Today I felt invisible as I changed my EIGHTH poopy diaper (yay antibiotics) and complained to my husband via text that I felt like I was reaching my breaking point. He texted back the bill amount for his truck repairs.
Today I felt invisible as I showed up at my mom’s house, tired and done, handed her the baby, and she pointed out that he didn’t have socks on. And looked tired. Or hungry.
Today I felt invisible as I served nuggets and tots again. Because today was hard. As my days often are. Maybe tomorrow I’ll have it all together. I’ll get more rest than usual after collapsing into bed early tonight *if the stars align and my children don’t fight bedtime.* I’ll make time to wake up and wash my hair, put on makeup, cross one more thing off that never-ending, ever-growing to-do list. Maybe tomorrow someone will notice me.”

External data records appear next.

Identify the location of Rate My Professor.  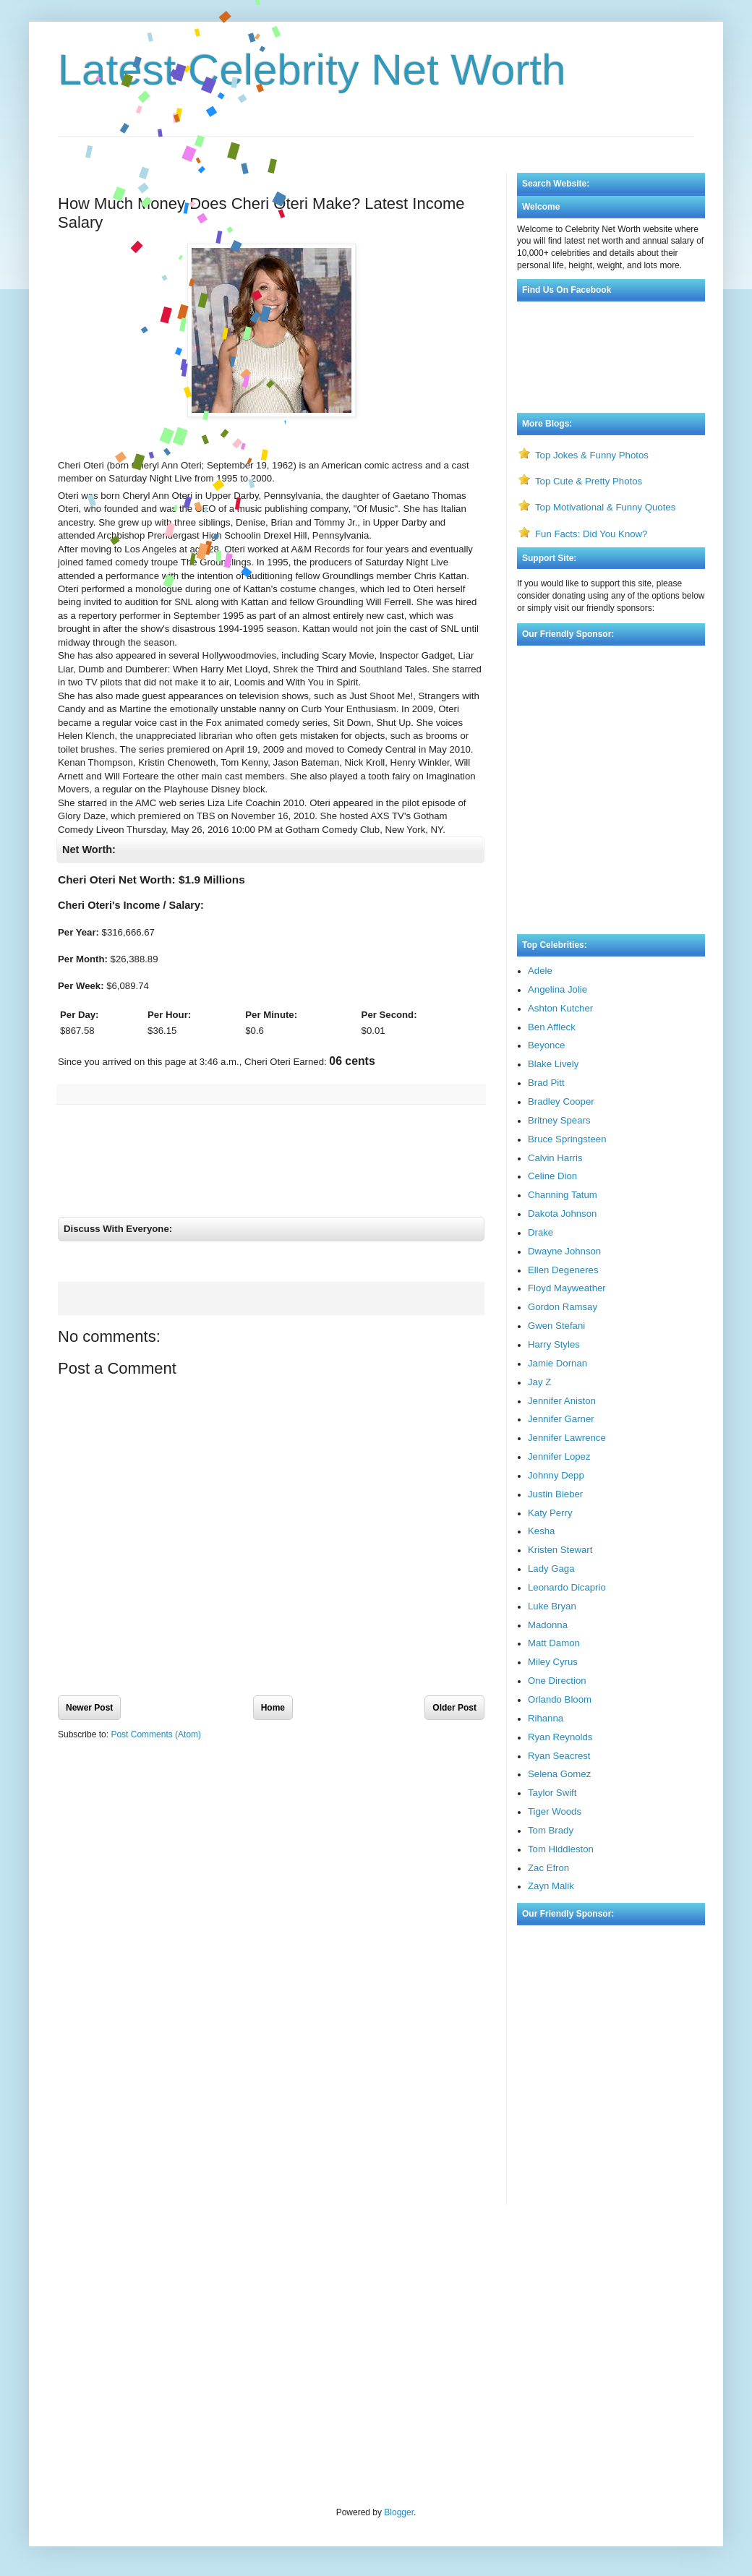
(143, 2254).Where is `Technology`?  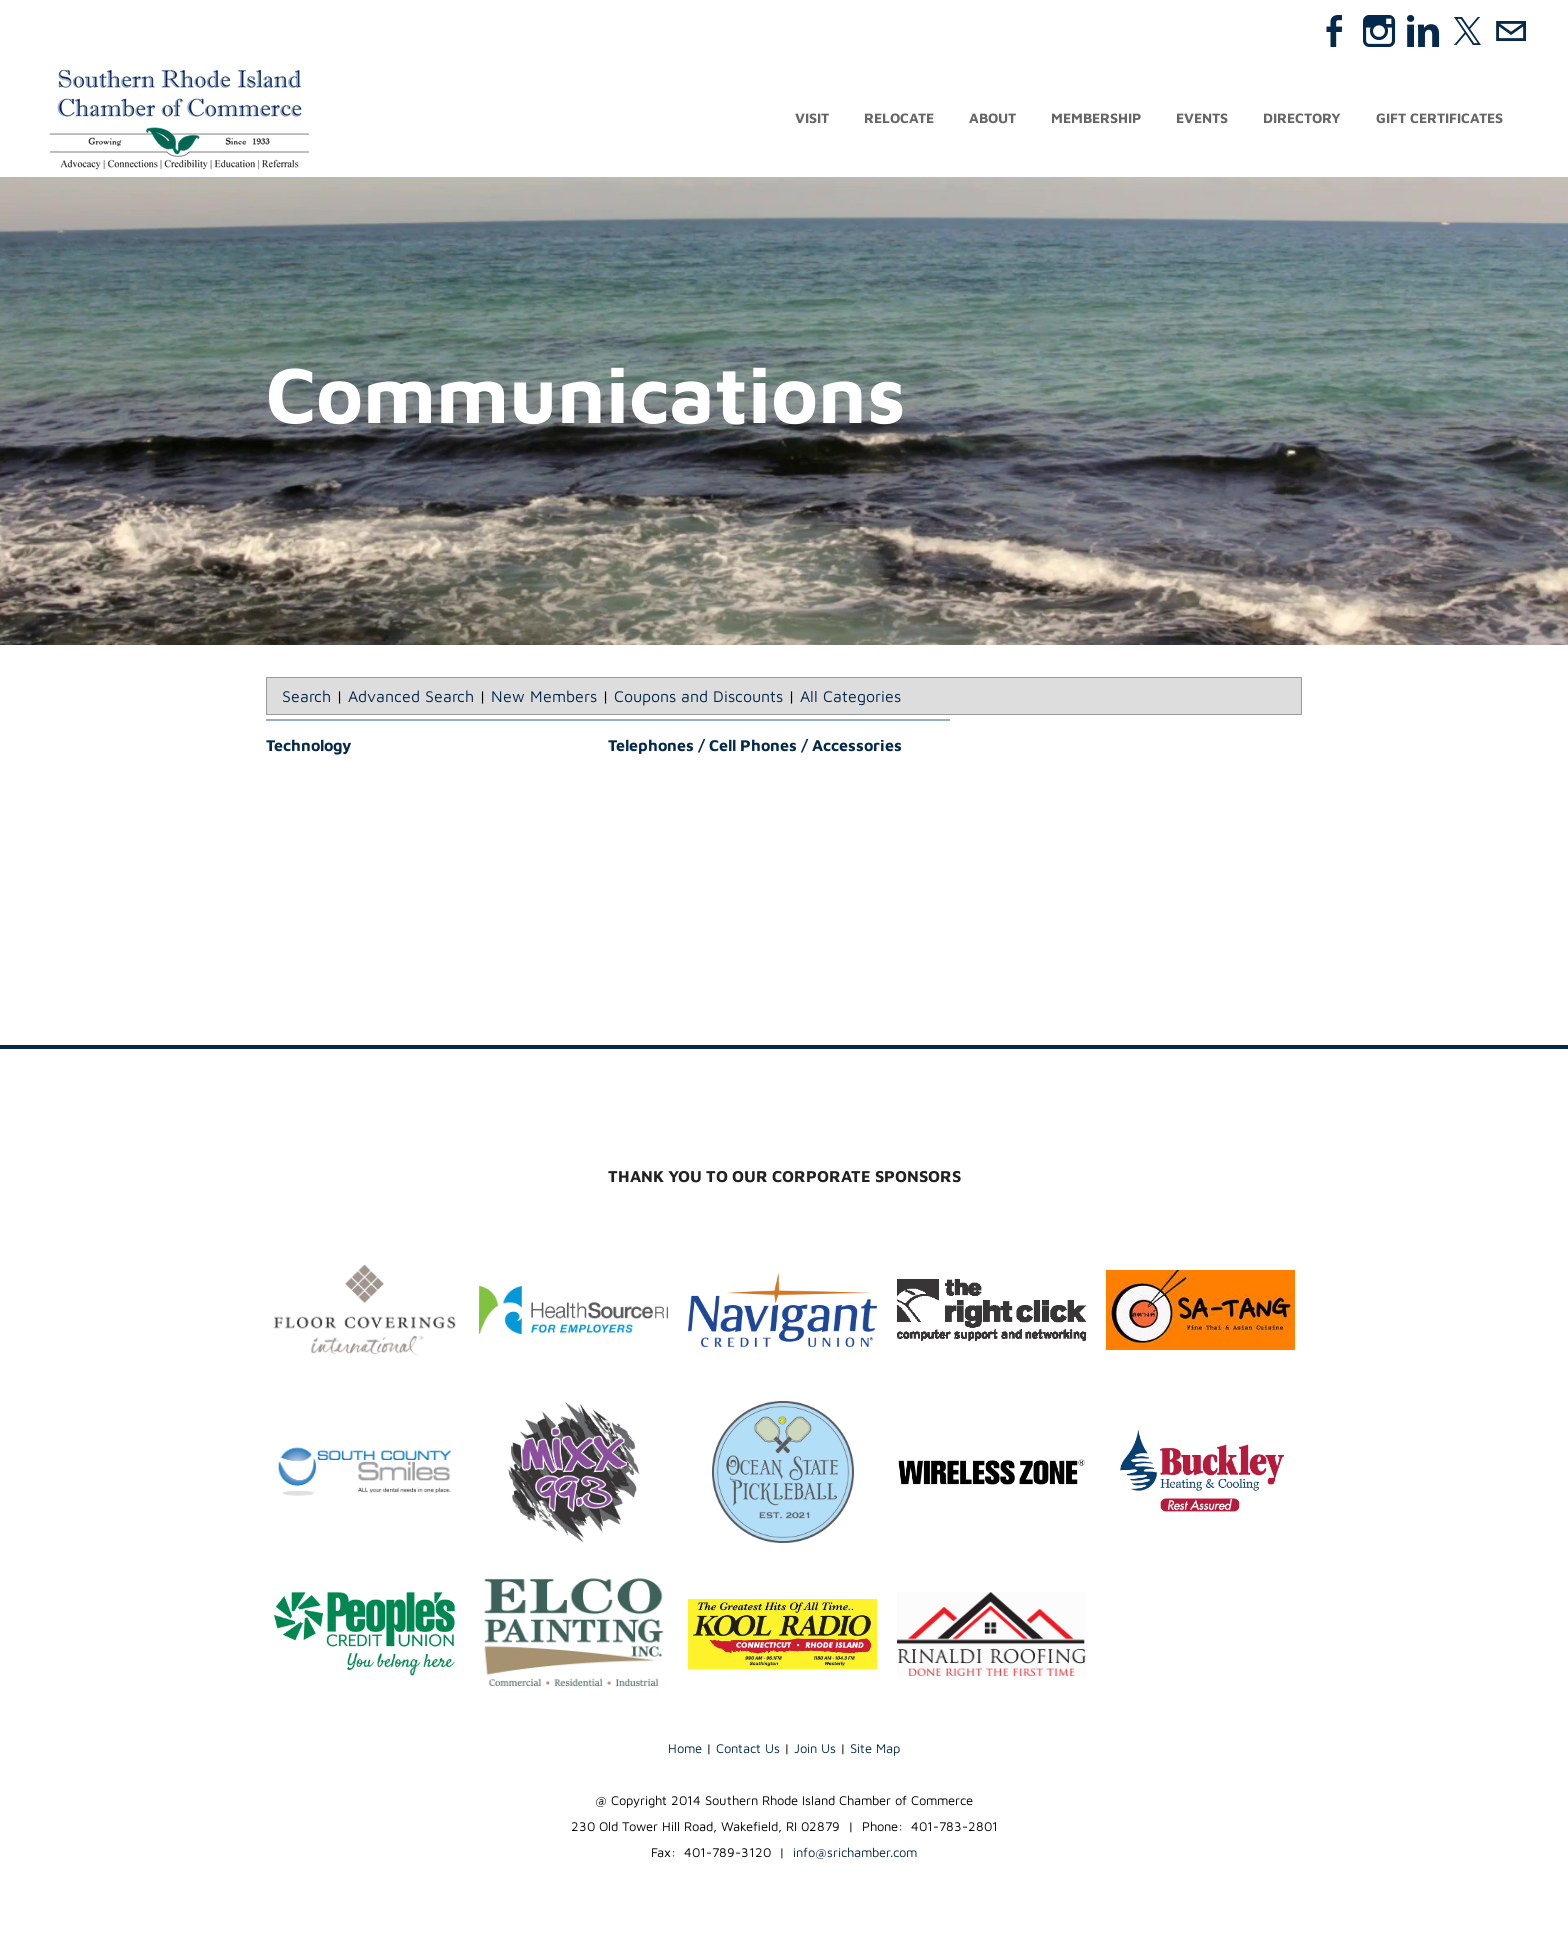
Technology is located at coordinates (308, 745). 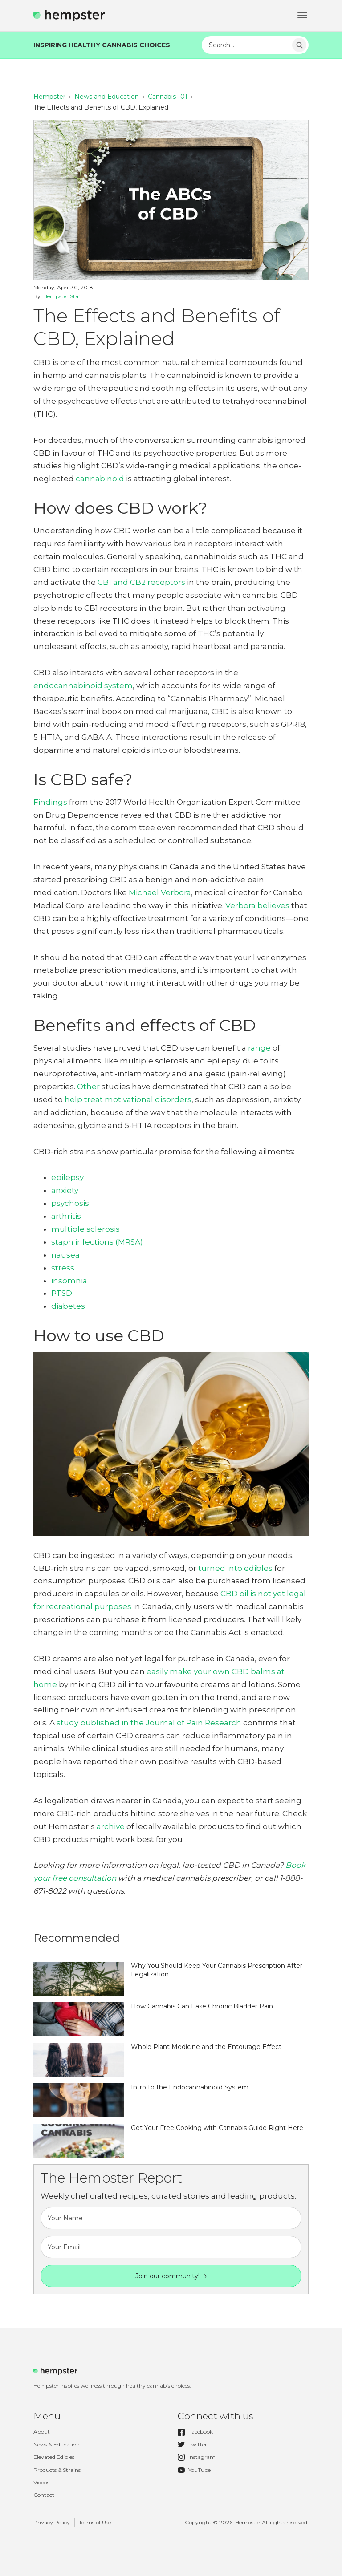 What do you see at coordinates (100, 478) in the screenshot?
I see `cannabinoid` at bounding box center [100, 478].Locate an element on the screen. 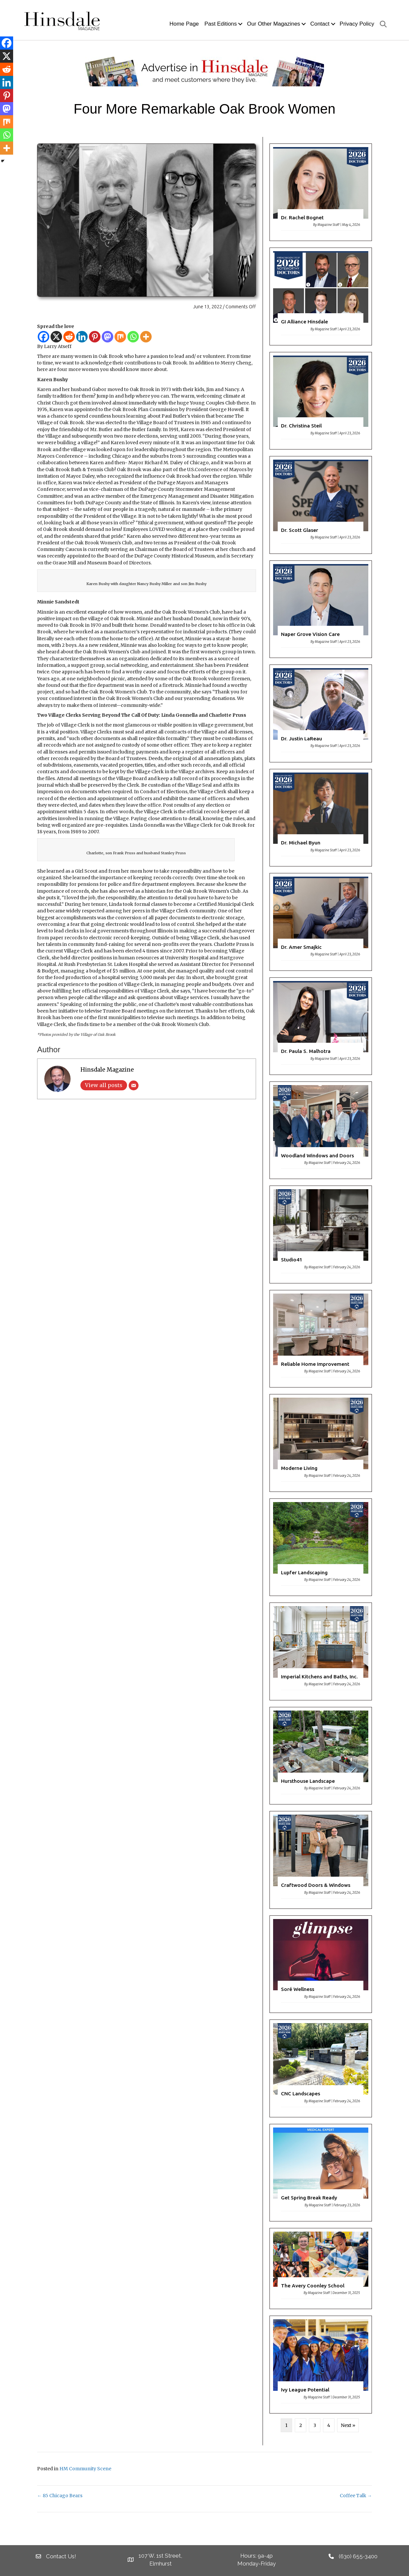 The image size is (409, 2576). [More] is located at coordinates (146, 336).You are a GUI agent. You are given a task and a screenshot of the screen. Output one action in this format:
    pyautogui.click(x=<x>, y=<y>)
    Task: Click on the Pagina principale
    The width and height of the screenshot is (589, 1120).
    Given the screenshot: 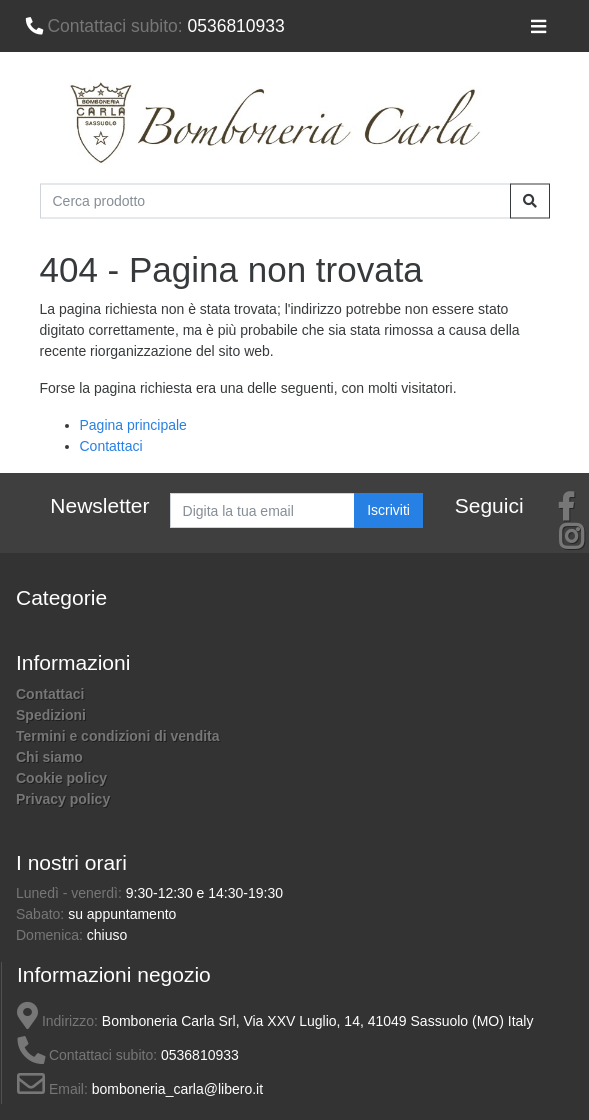 What is the action you would take?
    pyautogui.click(x=133, y=425)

That’s what we’re going to do here together next month. I mean- not all of us tracking Leah down and hugging her because that might be a little *awkward*. Although if any of you happen to live near Leah and want to give her a hug for me, I’ll take it. We live across the country from one another and it’s SUCH a drag.
What we are gonna do is spend the month of Mother’s Day looking around us at the other moms and making a concerted, intentional effort to make them feel SEEN. We are also going to make a concerted, intentional effort to allow ourselves to take up space in our own lives, to become visible, if only to ourselves.
As Moms, nobody knows the realness of our struggles quite like we do. We are in a unique position to minister to each other’s hearts from a place of GETTING IT in a way that the rest of the world around us just doesn’t. Who better to reach out to one another and lift each other up than us?
Now, not all moms are the same. Not all moms are going to be in a place of feeling invisible and not all moms are going to respond to the same kinds of love that would make us feel uplifted. But that doesn’t mean we shouldn’t try.
What it DOES mean is that the “homework” I hand out to y’all in the coming weeks does not need to be executed exactly as directed. You each need to put your own stamp on it and tweak it as-needed based on what you know about the moms around you.
But the end goal is the same: To give another mom a moment of feeling SEEN in the middle of her invisibility. It’s work worth doing.